Task instructions: The response should consist of the data reproduced word for word.

Dataset entries:
━━━━━━━━

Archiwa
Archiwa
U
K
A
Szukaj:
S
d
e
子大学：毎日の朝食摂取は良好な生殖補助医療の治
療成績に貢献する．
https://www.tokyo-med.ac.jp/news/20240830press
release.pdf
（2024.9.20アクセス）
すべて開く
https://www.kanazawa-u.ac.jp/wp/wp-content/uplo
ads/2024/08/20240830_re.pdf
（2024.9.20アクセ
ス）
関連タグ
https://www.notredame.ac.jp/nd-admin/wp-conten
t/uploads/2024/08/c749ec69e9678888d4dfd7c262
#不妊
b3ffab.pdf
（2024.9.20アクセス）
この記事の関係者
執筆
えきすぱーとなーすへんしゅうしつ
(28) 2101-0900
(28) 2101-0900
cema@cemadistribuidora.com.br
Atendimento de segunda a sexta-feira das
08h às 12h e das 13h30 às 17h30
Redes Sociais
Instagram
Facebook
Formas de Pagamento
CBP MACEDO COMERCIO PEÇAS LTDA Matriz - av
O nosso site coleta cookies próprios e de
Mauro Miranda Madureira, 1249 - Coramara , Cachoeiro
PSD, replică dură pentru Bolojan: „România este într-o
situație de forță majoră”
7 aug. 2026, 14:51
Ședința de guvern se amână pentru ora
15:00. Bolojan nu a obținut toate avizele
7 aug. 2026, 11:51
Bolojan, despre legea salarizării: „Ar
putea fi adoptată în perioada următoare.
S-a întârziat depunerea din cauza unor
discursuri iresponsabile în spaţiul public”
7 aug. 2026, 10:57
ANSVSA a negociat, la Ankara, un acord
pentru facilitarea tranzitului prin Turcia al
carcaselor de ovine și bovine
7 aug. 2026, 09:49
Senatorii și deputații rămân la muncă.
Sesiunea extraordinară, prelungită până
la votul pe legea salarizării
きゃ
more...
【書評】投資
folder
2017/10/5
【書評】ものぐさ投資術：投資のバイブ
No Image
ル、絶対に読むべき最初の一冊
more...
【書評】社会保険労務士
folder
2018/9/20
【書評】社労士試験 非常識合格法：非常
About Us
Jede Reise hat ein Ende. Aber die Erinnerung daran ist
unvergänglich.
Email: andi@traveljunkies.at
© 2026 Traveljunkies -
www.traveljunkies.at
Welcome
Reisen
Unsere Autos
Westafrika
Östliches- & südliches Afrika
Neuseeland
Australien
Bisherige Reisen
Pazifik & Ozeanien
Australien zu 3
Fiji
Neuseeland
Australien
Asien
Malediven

━━━━━━━━

Solution to the problem:
Archiwa
Archiwa
U
K
A
Szukaj:
S
d
e
子大学：毎日の朝食摂取は良好な生殖補助医療の治
療成績に貢献する．
https://www.tokyo-med.ac.jp/news/20240830press
release.pdf
（2024.9.20アクセス）
すべて開く
https://www.kanazawa-u.ac.jp/wp/wp-content/uplo
ads/2024/08/20240830_re.pdf
（2024.9.20アクセ
ス）
関連タグ
https://www.notredame.ac.jp/nd-admin/wp-conten
t/uploads/2024/08/c749ec69e9678888d4dfd7c262
#不妊
b3ffab.pdf
（2024.9.20アクセス）
この記事の関係者
執筆
えきすぱーとなーすへんしゅうしつ
(28) 2101-0900
(28) 2101-0900
cema@cemadistribuidora.com.br
Atendimento de segunda a sexta-feira das
08h às 12h e das 13h30 às 17h30
Redes Sociais
Instagram
Facebook
Formas de Pagamento
CBP MACEDO COMERCIO PEÇAS LTDA Matriz - av
O nosso site coleta cookies próprios e de
Mauro Miranda Madureira, 1249 - Coramara , Cachoeiro
PSD, replică dură pentru Bolojan: „România este într-o
situație de forță majoră”
7 aug. 2026, 14:51
Ședința de guvern se amână pentru ora
15:00. Bolojan nu a obținut toate avizele
7 aug. 2026, 11:51
Bolojan, despre legea salarizării: „Ar
putea fi adoptată în perioada următoare.
S-a întârziat depunerea din cauza unor
discursuri iresponsabile în spaţiul public”
7 aug. 2026, 10:57
ANSVSA a negociat, la Ankara, un acord
pentru facilitarea tranzitului prin Turcia al
carcaselor de ovine și bovine
7 aug. 2026, 09:49
Senatorii și deputații rămân la muncă.
Sesiunea extraordinară, prelungită până
la votul pe legea salarizării
きゃ
more...
【書評】投資
folder
2017/10/5
【書評】ものぐさ投資術：投資のバイブ
No Image
ル、絶対に読むべき最初の一冊
more...
【書評】社会保険労務士
folder
2018/9/20
【書評】社労士試験 非常識合格法：非常
About Us
Jede Reise hat ein Ende. Aber die Erinnerung daran ist
unvergänglich.
Email: andi@traveljunkies.at
© 2026 Traveljunkies -
www.traveljunkies.at
Welcome
Reisen
Unsere Autos
Westafrika
Östliches- & südliches Afrika
Neuseeland
Australien
Bisherige Reisen
Pazifik & Ozeanien
Australien zu 3
Fiji
Neuseeland
Australien
Asien
Malediven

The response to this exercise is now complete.